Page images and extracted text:
↓

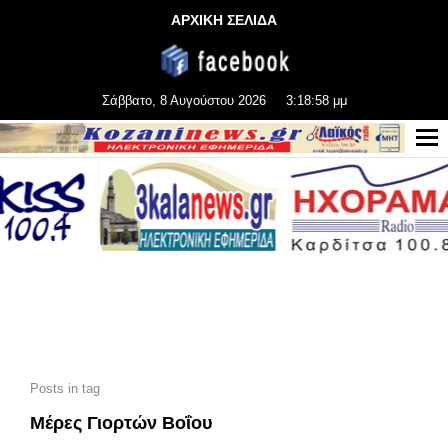
ΑΡΧΙΚΗ ΣΕΛΙΔΑ
Σάββατο, 8 Αυγούστου 2026
3:18:58 μμ
Posts in tag
Μέρες Γιορτών Βοΐου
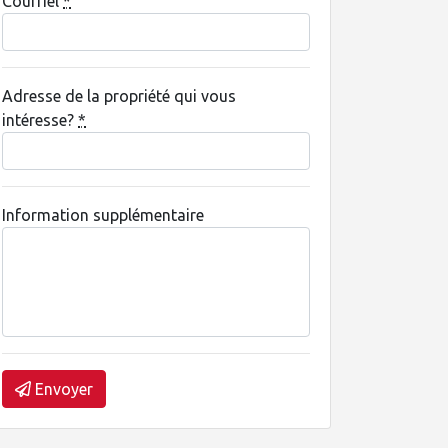
Courriel
*
Adresse de la propriété qui vous
intéresse?
*
Information supplémentaire
Envoyer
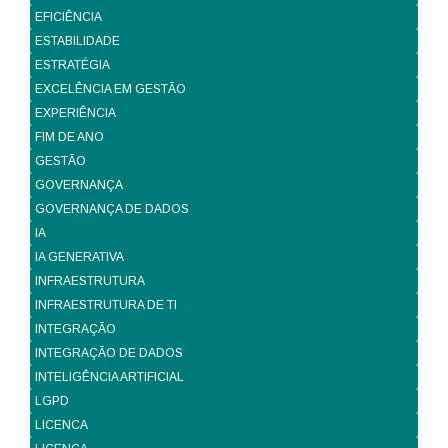
EFICIÊNCIA
ESTABILIDADE
ESTRATÉGIA
EXCELÊNCIA EM GESTÃO
EXPERIÊNCIA
FIM DE ANO
GESTÃO
GOVERNANÇA
GOVERNANÇA DE DADOS
IA
IA GENERATIVA
INFRAESTRUTURA
INFRAESTRUTURA DE TI
INTEGRAÇÃO
INTEGRAÇÃO DE DADOS
INTELIGÊNCIA ARTIFICIAL
LGPD
LICENCA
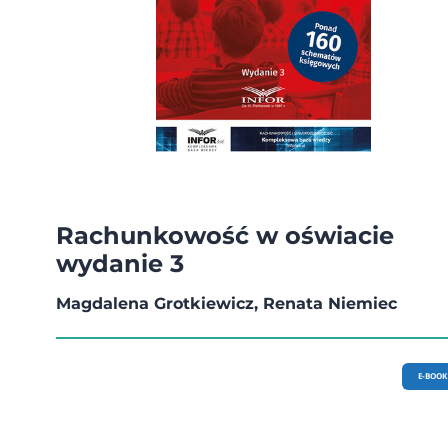
Rachunkowość w oświacie
wydanie 3
Magdalena Grotkiewicz, Renata Niemiec
E-BOOK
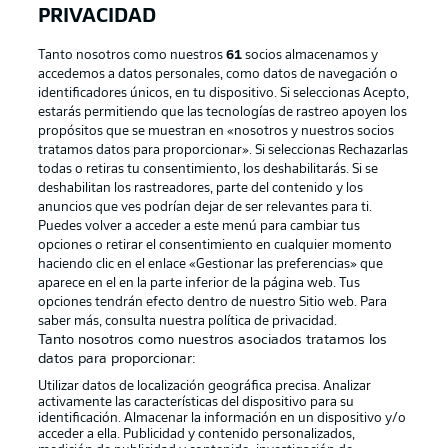
PRIVACIDAD
Tanto nosotros como nuestros
61
socios almacenamos y
accedemos a datos personales, como datos de navegación o
identificadores únicos, en tu dispositivo. Si seleccionas Acepto,
estarás permitiendo que las tecnologías de rastreo apoyen los
propósitos que se muestran en «nosotros y nuestros socios
tratamos datos para proporcionar». Si seleccionas Rechazarlas
Publicidad
Aviso legal
todas o retiras tu consentimiento, los deshabilitarás. Si se
Gestionar las preferencias
Declaracion de privacidad
deshabilitan los rastreadores, parte del contenido y los
anuncios que ves podrían dejar de ser relevantes para ti.
Canales
Trabajos
Puedes volver a acceder a este menú para cambiar tus
opciones o retirar el consentimiento en cualquier momento
Jugadores
Condiciones de uso
haciendo clic en el enlace «Gestionar las preferencias» que
Sello Editorial
Contacto
aparece en el en la parte inferior de la página web. Tus
opciones tendrán efecto dentro de nuestro Sitio web. Para
saber más, consulta nuestra política de privacidad.
Tanto nosotros como nuestros asociados tratamos los
datos para proporcionar:
Utilizar datos de localización geográfica precisa. Analizar
activamente las características del dispositivo para su
identificación. Almacenar la información en un dispositivo y/o
acceder a ella. Publicidad y contenido personalizados,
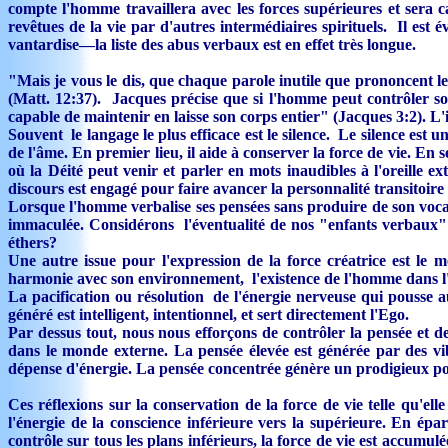
compte l'homme travaillera avec les forces supérieures et sera 
revêtues de la vie par d'autres intermédiaires spirituels. Il est é
vantardise—la liste des abus verbaux est en effet très longue.
"Mais je vous le dis, que chaque parole inutile que prononcent l
(Matt. 12:37). Jacques précise que si l'homme peut contrôler s
capable de maintenir en laisse son corps entier" (Jacques 3:2). L'
Souvent le langage le plus efficace est le silence. Le silence e
de l'âme. En premier lieu, il aide à conserver la force de vie. En s
où la Déité peut venir et parler en mots inaudibles à l'oreille ex
discours est engagé pour faire avancer la personnalité transitoire
Lorsque l'homme verbalise ses pensées sans produire de son vocal, 
immaculée. Considérons l'éventualité de nos "enfants verbaux" a
éthers?
Une autre issue pour l'expression de la force créatrice est le
harmonie avec son environnement, l'existence de l'homme dans l'es
La pacification ou résolution de l'énergie nerveuse qui pousse 
généré est intelligent, intentionnel, et sert directement l'Ego.
Par dessus tout, nous nous efforçons de contrôler la pensée et de
dans le monde externe. La pensée élevée est générée par des vib
dépense d'énergie. La pensée concentrée génère un prodigieux pouv
Ces réflexions sur la conservation de la force de vie telle qu'el
l'énergie de la conscience inférieure vers la supérieure. En épar
contrôle sur tous les plans inférieurs, la force de vie est accumu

↑

Goal of the exercise:
Above are the records; reproduce them exactly and leave out the pictures.

Response area:
ΑΡΧΙΚΗ ΣΕΛΙΔΑ
Σάββατο, 8 Αυγούστου 2026
3:18:58 μμ
Posts in tag
Μέρες Γιορτών Βοΐου
Courriel
*
Adresse de la propriété qui vous
intéresse?
*
Information supplémentaire
Envoyer
EFICIÊNCIA
ESTABILIDADE
ESTRATÉGIA
EXCELÊNCIA EM GESTÃO
EXPERIÊNCIA
FIM DE ANO
GESTÃO
GOVERNANÇA
GOVERNANÇA DE DADOS
IA
IA GENERATIVA
INFRAESTRUTURA
INFRAESTRUTURA DE TI
INTEGRAÇÃO
INTEGRAÇÃO DE DADOS
INTELIGÊNCIA ARTIFICIAL
LGPD
LICENCA
Rachunkowość w oświacie
wydanie 3
Magdalena Grotkiewicz, Renata Niemiec
E-BOOK
PRIVACIDAD
Tanto nosotros como nuestros
61
socios almacenamos y
accedemos a datos personales, como datos de navegación o
identificadores únicos, en tu dispositivo. Si seleccionas Acepto,
estarás permitiendo que las tecnologías de rastreo apoyen los
propósitos que se muestran en «nosotros y nuestros socios
tratamos datos para proporcionar». Si seleccionas Rechazarlas
Publicidad
Aviso legal
todas o retiras tu consentimiento, los deshabilitarás. Si se
Gestionar las preferencias
Declaracion de privacidad
deshabilitan los rastreadores, parte del contenido y los
anuncios que ves podrían dejar de ser relevantes para ti.
Canales
Trabajos
Puedes volver a acceder a este menú para cambiar tus
opciones o retirar el consentimiento en cualquier momento
Jugadores
Condiciones de uso
haciendo clic en el enlace «Gestionar las preferencias» que
Sello Editorial
Contacto
aparece en el en la parte inferior de la página web. Tus
opciones tendrán efecto dentro de nuestro Sitio web. Para
saber más, consulta nuestra política de privacidad.
Tanto nosotros como nuestros asociados tratamos los
datos para proporcionar:
Utilizar datos de localización geográfica precisa. Analizar
activamente las características del dispositivo para su
identificación. Almacenar la información en un dispositivo y/o
acceder a ella. Publicidad y contenido personalizados,
compte l'homme travaillera avec les forces supérieures et sera 
revêtues de la vie par d'autres intermédiaires spirituels. Il est é
vantardise—la liste des abus verbaux est en effet très longue.
"Mais je vous le dis, que chaque parole inutile que prononcent l
(Matt. 12:37). Jacques précise que si l'homme peut contrôler s
capable de maintenir en laisse son corps entier" (Jacques 3:2). L'
Souvent le langage le plus efficace est le silence. Le silence e
de l'âme. En premier lieu, il aide à conserver la force de vie. En s
où la Déité peut venir et parler en mots inaudibles à l'oreille ex
discours est engagé pour faire avancer la personnalité transitoire
Lorsque l'homme verbalise ses pensées sans produire de son vocal, 
immaculée. Considérons l'éventualité de nos "enfants verbaux" a
éthers?
Une autre issue pour l'expression de la force créatrice est le
harmonie avec son environnement, l'existence de l'homme dans l'es
La pacification ou résolution de l'énergie nerveuse qui pousse 
généré est intelligent, intentionnel, et sert directement l'Ego.
Par dessus tout, nous nous efforçons de contrôler la pensée et de
dans le monde externe. La pensée élevée est générée par des vib
dépense d'énergie. La pensée concentrée génère un prodigieux pouv
Ces réflexions sur la conservation de la force de vie telle qu'el
l'énergie de la conscience inférieure vers la supérieure. En épar
contrôle sur tous les plans inférieurs, la force de vie est accumu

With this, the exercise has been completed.